(Stored entries)
╭──
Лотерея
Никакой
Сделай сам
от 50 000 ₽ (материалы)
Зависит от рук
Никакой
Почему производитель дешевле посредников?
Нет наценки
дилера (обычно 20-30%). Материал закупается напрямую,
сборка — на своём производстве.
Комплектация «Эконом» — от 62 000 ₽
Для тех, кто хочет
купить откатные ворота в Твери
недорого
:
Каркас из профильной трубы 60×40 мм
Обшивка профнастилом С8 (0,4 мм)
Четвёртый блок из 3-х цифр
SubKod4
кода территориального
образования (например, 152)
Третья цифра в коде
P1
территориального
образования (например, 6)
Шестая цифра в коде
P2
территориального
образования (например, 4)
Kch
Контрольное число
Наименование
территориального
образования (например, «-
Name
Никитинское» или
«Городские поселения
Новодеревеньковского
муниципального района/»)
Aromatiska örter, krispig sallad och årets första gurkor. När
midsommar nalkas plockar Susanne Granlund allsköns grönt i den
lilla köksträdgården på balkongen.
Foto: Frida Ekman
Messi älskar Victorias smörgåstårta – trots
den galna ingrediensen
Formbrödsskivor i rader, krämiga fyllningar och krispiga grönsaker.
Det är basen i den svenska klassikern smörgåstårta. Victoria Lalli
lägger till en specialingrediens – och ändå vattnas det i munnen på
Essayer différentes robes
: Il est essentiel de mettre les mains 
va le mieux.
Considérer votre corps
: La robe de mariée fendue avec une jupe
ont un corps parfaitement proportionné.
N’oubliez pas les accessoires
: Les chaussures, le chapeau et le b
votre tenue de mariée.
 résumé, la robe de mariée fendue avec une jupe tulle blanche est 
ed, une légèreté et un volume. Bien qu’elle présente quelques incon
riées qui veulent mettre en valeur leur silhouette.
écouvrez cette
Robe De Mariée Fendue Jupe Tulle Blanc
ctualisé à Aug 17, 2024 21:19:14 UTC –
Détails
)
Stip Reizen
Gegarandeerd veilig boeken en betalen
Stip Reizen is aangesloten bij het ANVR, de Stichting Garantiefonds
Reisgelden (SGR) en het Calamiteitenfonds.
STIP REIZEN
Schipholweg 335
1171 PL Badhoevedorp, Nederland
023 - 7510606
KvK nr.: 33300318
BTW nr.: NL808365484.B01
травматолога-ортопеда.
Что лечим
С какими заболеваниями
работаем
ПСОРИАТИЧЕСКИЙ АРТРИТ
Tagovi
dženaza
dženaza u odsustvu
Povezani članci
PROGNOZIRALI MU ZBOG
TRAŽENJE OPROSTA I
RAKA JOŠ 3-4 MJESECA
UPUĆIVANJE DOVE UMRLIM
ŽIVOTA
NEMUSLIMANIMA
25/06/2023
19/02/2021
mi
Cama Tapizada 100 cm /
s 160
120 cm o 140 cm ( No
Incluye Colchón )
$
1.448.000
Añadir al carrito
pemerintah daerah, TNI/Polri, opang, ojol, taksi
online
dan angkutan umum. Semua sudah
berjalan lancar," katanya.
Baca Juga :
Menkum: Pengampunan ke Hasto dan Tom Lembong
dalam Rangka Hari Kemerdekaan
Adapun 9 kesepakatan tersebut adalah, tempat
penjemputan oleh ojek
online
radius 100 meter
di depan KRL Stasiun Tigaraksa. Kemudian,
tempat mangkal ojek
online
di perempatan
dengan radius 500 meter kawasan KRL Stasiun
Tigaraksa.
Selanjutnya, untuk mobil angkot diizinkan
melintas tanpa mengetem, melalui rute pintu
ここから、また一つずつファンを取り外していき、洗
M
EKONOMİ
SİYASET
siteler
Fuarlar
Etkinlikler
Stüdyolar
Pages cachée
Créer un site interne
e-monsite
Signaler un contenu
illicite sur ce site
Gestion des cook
╰──
What you have to do
Once you have read the records above, please copy them out exactly.

Output for this exercise
Лотерея
Никакой
Сделай сам
от 50 000 ₽ (материалы)
Зависит от рук
Никакой
Почему производитель дешевле посредников?
Нет наценки
дилера (обычно 20-30%). Материал закупается напрямую,
сборка — на своём производстве.
Комплектация «Эконом» — от 62 000 ₽
Для тех, кто хочет
купить откатные ворота в Твери
недорого
:
Каркас из профильной трубы 60×40 мм
Обшивка профнастилом С8 (0,4 мм)
Четвёртый блок из 3-х цифр
SubKod4
кода территориального
образования (например, 152)
Третья цифра в коде
P1
территориального
образования (например, 6)
Шестая цифра в коде
P2
территориального
образования (например, 4)
Kch
Контрольное число
Наименование
территориального
образования (например, «-
Name
Никитинское» или
«Городские поселения
Новодеревеньковского
муниципального района/»)
Aromatiska örter, krispig sallad och årets första gurkor. När
midsommar nalkas plockar Susanne Granlund allsköns grönt i den
lilla köksträdgården på balkongen.
Foto: Frida Ekman
Messi älskar Victorias smörgåstårta – trots
den galna ingrediensen
Formbrödsskivor i rader, krämiga fyllningar och krispiga grönsaker.
Det är basen i den svenska klassikern smörgåstårta. Victoria Lalli
lägger till en specialingrediens – och ändå vattnas det i munnen på
Essayer différentes robes
: Il est essentiel de mettre les mains 
va le mieux.
Considérer votre corps
: La robe de mariée fendue avec une jupe
ont un corps parfaitement proportionné.
N’oubliez pas les accessoires
: Les chaussures, le chapeau et le b
votre tenue de mariée.
 résumé, la robe de mariée fendue avec une jupe tulle blanche est 
ed, une légèreté et un volume. Bien qu’elle présente quelques incon
riées qui veulent mettre en valeur leur silhouette.
écouvrez cette
Robe De Mariée Fendue Jupe Tulle Blanc
ctualisé à Aug 17, 2024 21:19:14 UTC –
Détails
)
Stip Reizen
Gegarandeerd veilig boeken en betalen
Stip Reizen is aangesloten bij het ANVR, de Stichting Garantiefonds
Reisgelden (SGR) en het Calamiteitenfonds.
STIP REIZEN
Schipholweg 335
1171 PL Badhoevedorp, Nederland
023 - 7510606
KvK nr.: 33300318
BTW nr.: NL808365484.B01
травматолога-ортопеда.
Что лечим
С какими заболеваниями
работаем
ПСОРИАТИЧЕСКИЙ АРТРИТ
Tagovi
dženaza
dženaza u odsustvu
Povezani članci
PROGNOZIRALI MU ZBOG
TRAŽENJE OPROSTA I
RAKA JOŠ 3-4 MJESECA
UPUĆIVANJE DOVE UMRLIM
ŽIVOTA
NEMUSLIMANIMA
25/06/2023
19/02/2021
mi
Cama Tapizada 100 cm /
s 160
120 cm o 140 cm ( No
Incluye Colchón )
$
1.448.000
Añadir al carrito
pemerintah daerah, TNI/Polri, opang, ojol, taksi
online
dan angkutan umum. Semua sudah
berjalan lancar," katanya.
Baca Juga :
Menkum: Pengampunan ke Hasto dan Tom Lembong
dalam Rangka Hari Kemerdekaan
Adapun 9 kesepakatan tersebut adalah, tempat
penjemputan oleh ojek
online
radius 100 meter
di depan KRL Stasiun Tigaraksa. Kemudian,
tempat mangkal ojek
online
di perempatan
dengan radius 500 meter kawasan KRL Stasiun
Tigaraksa.
Selanjutnya, untuk mobil angkot diizinkan
melintas tanpa mengetem, melalui rute pintu
ここから、また一つずつファンを取り外していき、洗
M
EKONOMİ
SİYASET
siteler
Fuarlar
Etkinlikler
Stüdyolar
Pages cachée
Créer un site interne
e-monsite
Signaler un contenu
illicite sur ce site
Gestion des cook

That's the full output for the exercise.